_What you need to do_
Going through the data below, copy out each line where the word "хороший" shows up.

_Data supplied_
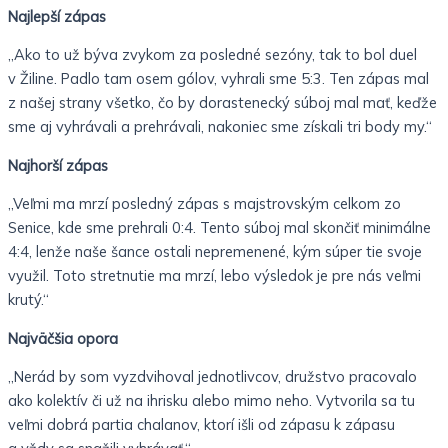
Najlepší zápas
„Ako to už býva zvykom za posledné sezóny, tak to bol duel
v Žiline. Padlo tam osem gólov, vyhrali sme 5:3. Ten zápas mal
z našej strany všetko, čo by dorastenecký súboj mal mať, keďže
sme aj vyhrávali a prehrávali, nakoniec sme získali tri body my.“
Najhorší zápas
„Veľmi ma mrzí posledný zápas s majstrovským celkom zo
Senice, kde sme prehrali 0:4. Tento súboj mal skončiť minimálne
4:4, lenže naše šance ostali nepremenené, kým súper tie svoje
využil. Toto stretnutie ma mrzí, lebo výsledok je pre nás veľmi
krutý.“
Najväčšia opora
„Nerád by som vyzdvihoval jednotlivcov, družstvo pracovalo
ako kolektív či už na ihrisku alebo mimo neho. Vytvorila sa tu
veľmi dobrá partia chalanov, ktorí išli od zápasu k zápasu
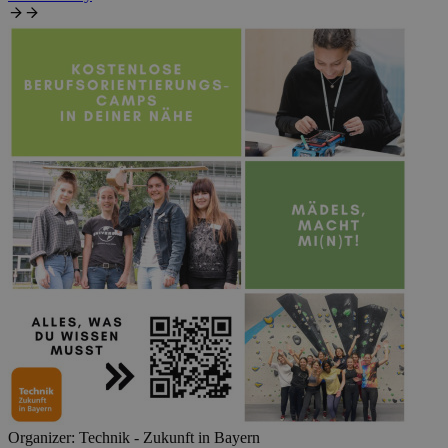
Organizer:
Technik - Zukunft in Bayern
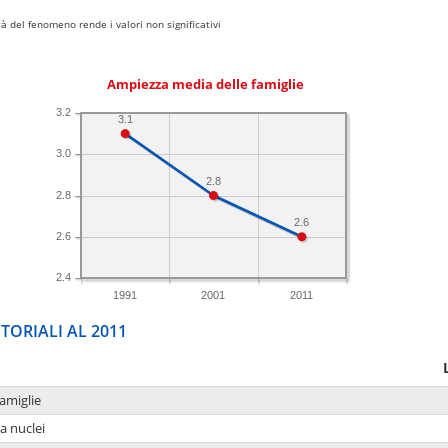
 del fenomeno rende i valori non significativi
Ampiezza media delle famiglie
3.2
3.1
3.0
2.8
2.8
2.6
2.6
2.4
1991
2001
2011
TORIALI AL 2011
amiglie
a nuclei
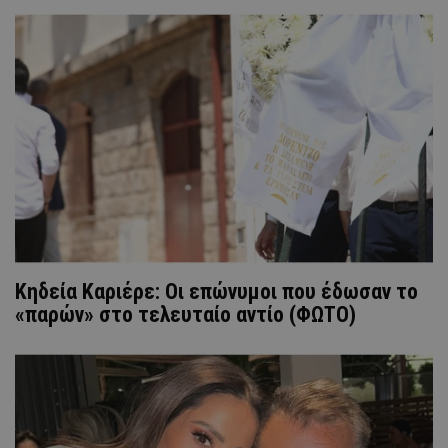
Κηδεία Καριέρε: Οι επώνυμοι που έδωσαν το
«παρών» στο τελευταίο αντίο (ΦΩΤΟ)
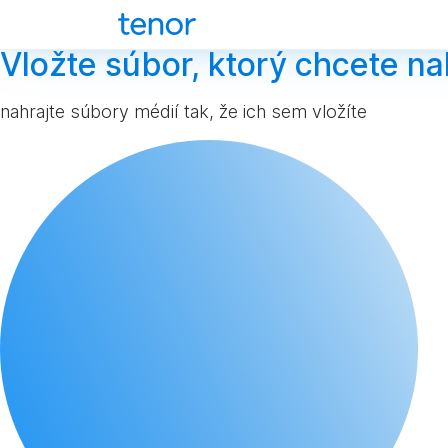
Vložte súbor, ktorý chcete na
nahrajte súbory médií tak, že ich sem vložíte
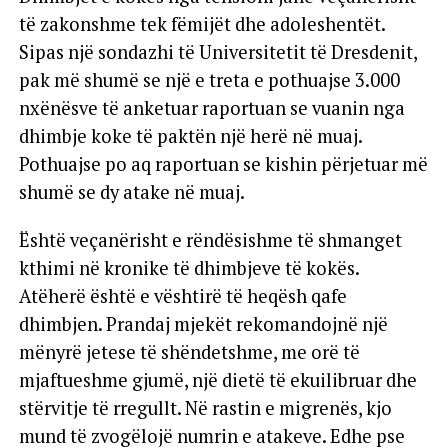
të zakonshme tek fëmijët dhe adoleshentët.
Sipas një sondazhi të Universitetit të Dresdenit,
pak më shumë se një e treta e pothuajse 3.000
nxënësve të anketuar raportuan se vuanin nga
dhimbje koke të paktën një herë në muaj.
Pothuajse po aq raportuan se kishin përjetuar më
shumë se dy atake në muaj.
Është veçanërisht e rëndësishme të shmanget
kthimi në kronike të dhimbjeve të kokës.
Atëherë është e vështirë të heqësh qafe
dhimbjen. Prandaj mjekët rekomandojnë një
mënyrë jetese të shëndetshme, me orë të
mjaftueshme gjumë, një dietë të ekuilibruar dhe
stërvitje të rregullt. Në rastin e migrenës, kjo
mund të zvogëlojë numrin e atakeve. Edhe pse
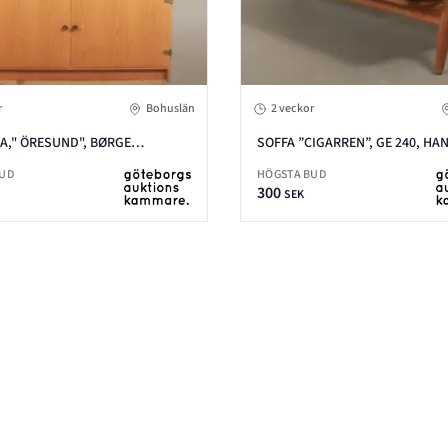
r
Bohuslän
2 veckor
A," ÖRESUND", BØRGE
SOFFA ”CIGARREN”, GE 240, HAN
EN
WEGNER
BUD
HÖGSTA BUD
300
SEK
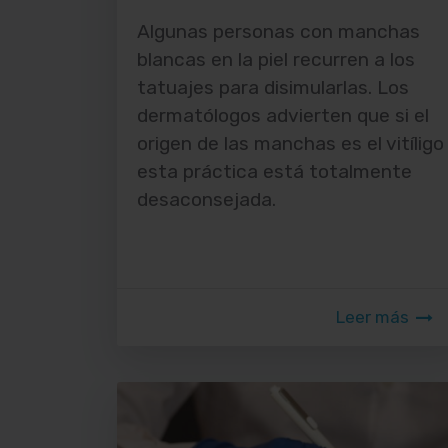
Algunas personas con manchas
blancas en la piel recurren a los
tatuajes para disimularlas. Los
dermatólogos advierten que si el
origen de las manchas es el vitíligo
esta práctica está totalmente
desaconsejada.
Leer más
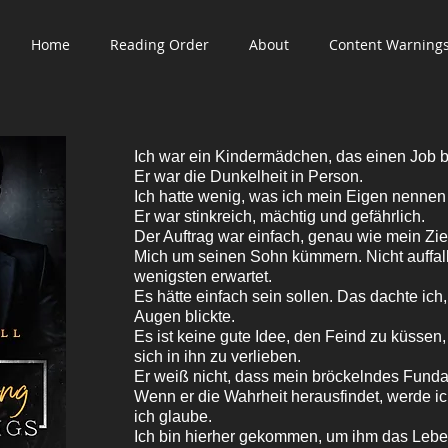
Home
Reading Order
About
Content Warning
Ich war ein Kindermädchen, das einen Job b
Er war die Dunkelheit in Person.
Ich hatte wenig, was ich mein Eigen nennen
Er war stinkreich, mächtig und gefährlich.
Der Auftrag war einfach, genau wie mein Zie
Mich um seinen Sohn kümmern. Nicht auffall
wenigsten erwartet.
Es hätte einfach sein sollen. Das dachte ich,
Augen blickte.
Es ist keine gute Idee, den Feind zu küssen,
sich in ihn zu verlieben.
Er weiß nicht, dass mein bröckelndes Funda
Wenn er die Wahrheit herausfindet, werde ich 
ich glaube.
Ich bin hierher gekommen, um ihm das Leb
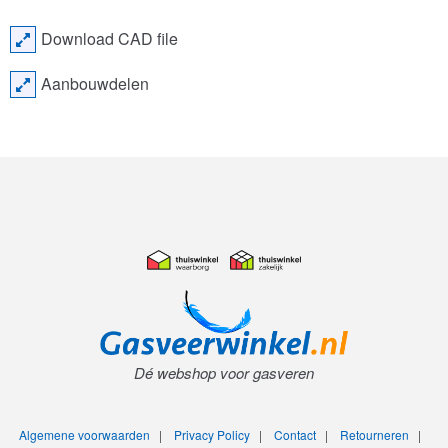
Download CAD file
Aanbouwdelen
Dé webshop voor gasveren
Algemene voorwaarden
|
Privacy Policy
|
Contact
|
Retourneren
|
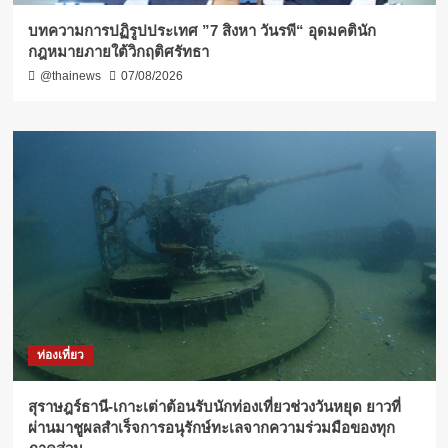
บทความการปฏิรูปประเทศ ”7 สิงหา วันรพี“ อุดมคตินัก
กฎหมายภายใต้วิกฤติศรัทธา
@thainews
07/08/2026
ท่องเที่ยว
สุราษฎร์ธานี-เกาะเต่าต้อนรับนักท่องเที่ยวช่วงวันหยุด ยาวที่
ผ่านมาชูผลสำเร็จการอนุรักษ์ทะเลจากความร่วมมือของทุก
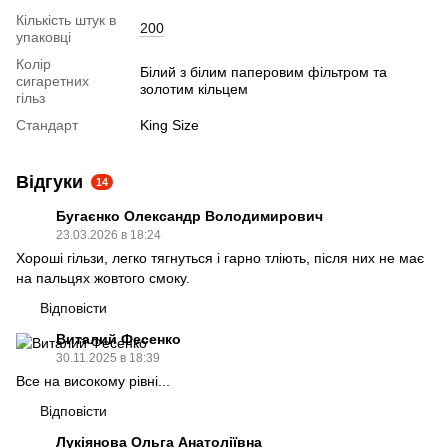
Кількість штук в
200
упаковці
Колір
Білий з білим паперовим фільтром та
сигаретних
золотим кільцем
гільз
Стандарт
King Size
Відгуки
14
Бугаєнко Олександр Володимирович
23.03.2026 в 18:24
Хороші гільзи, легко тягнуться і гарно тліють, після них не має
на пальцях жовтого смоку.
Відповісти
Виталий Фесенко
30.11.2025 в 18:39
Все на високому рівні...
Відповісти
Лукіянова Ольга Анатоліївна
---
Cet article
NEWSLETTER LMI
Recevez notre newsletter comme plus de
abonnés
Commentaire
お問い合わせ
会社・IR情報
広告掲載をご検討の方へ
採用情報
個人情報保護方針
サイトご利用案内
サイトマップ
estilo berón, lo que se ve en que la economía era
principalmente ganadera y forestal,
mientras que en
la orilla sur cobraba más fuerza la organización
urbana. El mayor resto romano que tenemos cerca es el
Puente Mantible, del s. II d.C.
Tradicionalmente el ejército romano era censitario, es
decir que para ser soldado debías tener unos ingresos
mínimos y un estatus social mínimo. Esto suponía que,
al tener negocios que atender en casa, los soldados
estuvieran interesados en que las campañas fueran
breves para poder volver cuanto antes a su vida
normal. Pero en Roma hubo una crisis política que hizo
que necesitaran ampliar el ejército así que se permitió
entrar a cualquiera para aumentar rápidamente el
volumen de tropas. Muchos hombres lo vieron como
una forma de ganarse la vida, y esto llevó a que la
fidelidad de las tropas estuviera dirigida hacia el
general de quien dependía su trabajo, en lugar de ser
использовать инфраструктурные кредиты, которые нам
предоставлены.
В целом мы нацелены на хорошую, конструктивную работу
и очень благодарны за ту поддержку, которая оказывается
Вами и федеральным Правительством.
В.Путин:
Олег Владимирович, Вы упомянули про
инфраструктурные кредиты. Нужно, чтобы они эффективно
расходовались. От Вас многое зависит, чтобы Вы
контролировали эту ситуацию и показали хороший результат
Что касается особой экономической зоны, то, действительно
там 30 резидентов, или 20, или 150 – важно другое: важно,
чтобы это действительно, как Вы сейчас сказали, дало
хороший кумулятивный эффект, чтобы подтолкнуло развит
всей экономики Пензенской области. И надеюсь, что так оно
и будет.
* * *
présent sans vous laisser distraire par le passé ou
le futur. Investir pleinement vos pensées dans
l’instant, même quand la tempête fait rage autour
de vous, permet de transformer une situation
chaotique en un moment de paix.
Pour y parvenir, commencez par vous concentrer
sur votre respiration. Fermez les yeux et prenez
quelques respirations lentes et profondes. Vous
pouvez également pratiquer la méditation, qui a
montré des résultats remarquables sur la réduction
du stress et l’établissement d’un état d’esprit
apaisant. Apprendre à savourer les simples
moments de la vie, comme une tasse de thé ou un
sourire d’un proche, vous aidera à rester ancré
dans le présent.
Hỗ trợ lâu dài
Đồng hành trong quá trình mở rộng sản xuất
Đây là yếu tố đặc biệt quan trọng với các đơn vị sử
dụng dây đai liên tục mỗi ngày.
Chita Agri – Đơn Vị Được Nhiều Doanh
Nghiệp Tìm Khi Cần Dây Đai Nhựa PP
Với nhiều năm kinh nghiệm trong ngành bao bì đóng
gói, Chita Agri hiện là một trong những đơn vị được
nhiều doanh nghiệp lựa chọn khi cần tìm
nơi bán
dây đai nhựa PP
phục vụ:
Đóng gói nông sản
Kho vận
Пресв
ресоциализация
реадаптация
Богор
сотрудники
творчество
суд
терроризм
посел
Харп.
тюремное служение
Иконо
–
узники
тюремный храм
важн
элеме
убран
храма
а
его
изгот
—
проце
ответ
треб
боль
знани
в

_Result below_
контролировали эту ситуацию и показали хороший результат
хороший кумулятивный эффект, чтобы подтолкнуло развит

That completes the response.